Using the records below, give again exactly the lines from the line that contains "sur ceux que vous" through the line that contains "moment et du", both ends included, and only those.

####################

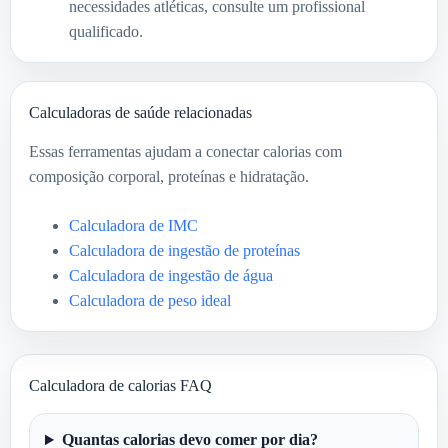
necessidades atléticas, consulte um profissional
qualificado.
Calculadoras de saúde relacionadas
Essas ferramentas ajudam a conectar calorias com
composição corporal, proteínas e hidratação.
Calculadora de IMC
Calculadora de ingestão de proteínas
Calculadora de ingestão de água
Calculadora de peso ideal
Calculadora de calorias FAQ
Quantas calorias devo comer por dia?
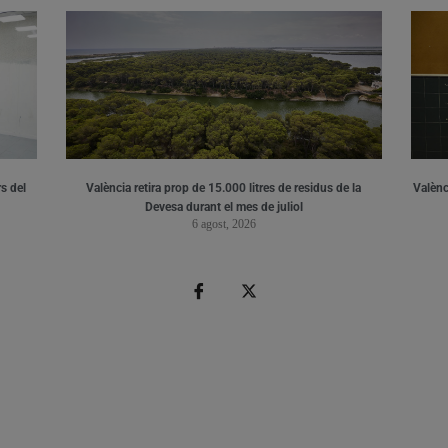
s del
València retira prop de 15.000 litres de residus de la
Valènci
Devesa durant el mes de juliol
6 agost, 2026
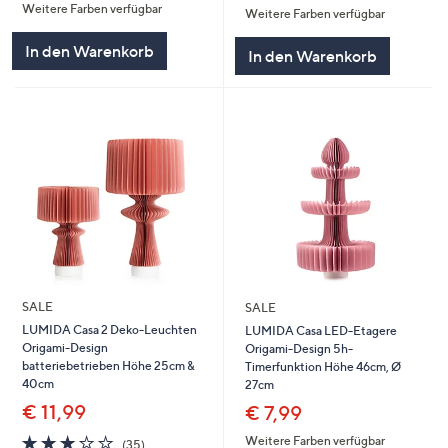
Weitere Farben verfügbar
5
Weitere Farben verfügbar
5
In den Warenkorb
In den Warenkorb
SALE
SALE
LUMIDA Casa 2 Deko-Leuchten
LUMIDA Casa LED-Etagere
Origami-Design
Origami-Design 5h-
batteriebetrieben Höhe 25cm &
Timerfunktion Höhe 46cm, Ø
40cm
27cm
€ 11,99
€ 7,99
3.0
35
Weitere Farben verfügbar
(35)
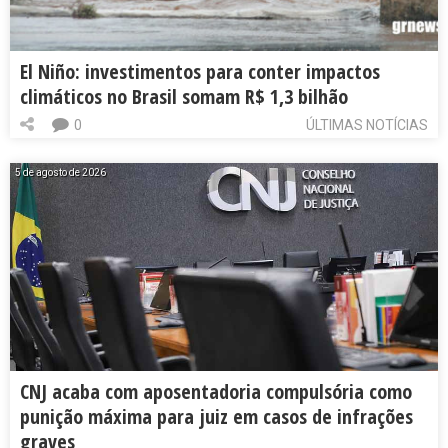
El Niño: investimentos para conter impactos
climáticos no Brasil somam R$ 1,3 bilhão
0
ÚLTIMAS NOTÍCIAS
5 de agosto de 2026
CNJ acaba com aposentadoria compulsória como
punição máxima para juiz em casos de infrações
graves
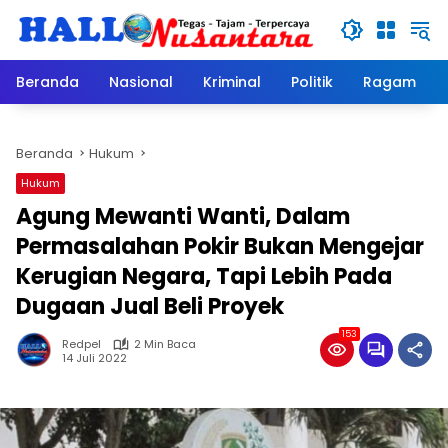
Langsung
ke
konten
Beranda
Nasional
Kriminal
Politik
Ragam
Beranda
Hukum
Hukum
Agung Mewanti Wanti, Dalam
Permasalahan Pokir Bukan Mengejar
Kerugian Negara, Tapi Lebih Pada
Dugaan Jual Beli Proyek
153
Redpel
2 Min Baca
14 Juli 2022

####################

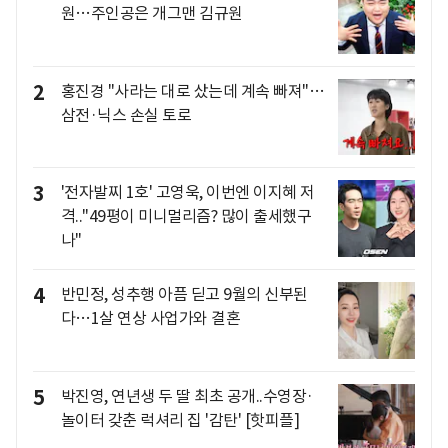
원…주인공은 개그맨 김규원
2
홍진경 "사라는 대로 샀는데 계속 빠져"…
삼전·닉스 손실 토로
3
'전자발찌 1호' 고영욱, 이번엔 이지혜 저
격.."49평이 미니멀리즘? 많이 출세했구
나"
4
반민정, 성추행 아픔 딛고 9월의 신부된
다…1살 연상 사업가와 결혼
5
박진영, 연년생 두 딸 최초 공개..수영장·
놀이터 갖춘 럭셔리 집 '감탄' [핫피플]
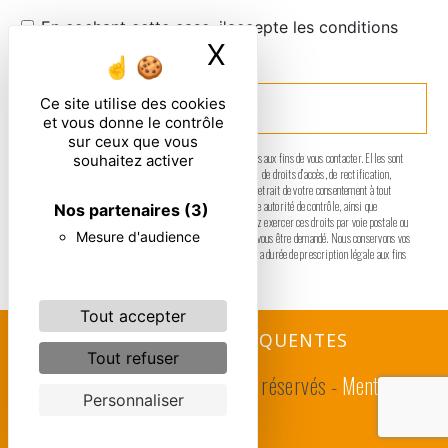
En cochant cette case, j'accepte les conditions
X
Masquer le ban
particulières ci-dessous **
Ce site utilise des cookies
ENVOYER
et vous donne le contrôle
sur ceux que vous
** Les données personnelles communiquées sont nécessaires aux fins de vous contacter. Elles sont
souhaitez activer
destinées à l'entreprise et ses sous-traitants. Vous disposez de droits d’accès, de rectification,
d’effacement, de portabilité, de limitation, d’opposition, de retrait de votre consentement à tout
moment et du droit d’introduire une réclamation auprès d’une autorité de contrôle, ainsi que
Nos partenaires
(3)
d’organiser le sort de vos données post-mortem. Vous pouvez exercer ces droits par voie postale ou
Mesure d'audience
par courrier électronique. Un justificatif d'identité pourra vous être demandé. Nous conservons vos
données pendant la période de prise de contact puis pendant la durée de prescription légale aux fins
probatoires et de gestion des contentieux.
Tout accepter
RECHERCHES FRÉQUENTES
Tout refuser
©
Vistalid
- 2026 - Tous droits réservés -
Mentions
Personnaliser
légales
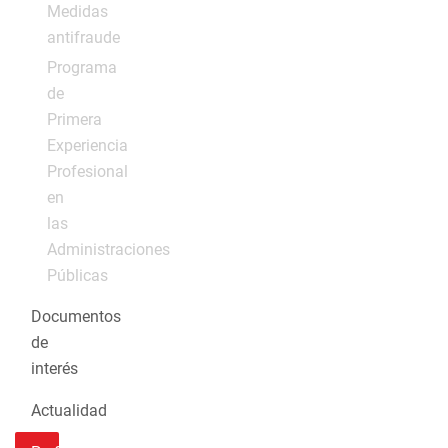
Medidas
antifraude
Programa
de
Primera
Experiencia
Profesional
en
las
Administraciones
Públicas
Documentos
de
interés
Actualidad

####################

*Output below*:
sur ceux que vous
** Les données personnelles communiquées sont nécessaires aux fins de vous contacter. Elles sont
souhaitez activer
destinées à l'entreprise et ses sous-traitants. Vous disposez de droits d’accès, de rectification,
d’effacement, de portabilité, de limitation, d’opposition, de retrait de votre consentement à tout
moment et du droit d’introduire une réclamation auprès d’une autorité de contrôle, ainsi que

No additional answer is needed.